**What you need to do**
Across the records below, how many lines include the word "which"? State only the number.

[[ Entries provided open ]]

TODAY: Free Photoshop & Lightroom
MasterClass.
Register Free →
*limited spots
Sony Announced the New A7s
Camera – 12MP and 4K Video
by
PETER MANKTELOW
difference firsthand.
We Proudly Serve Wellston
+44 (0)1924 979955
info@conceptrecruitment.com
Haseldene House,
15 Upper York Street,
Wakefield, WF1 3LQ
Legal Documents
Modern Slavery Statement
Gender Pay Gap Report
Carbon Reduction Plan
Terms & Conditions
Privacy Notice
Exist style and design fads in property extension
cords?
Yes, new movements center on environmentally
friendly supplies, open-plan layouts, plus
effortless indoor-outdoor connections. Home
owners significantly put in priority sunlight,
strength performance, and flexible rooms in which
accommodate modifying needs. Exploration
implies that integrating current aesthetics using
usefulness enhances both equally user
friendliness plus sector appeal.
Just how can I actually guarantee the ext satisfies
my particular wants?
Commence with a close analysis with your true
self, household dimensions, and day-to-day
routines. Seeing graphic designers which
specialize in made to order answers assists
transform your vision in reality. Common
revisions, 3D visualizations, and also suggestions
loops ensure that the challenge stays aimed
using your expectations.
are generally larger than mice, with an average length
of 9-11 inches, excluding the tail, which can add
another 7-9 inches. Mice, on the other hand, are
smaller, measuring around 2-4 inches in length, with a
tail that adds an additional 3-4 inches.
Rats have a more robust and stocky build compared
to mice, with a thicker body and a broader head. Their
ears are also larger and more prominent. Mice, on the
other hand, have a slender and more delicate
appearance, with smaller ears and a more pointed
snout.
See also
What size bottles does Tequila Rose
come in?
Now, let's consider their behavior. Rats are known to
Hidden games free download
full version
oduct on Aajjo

[[ Entries provided closed ]]

**Solution for this problem**
3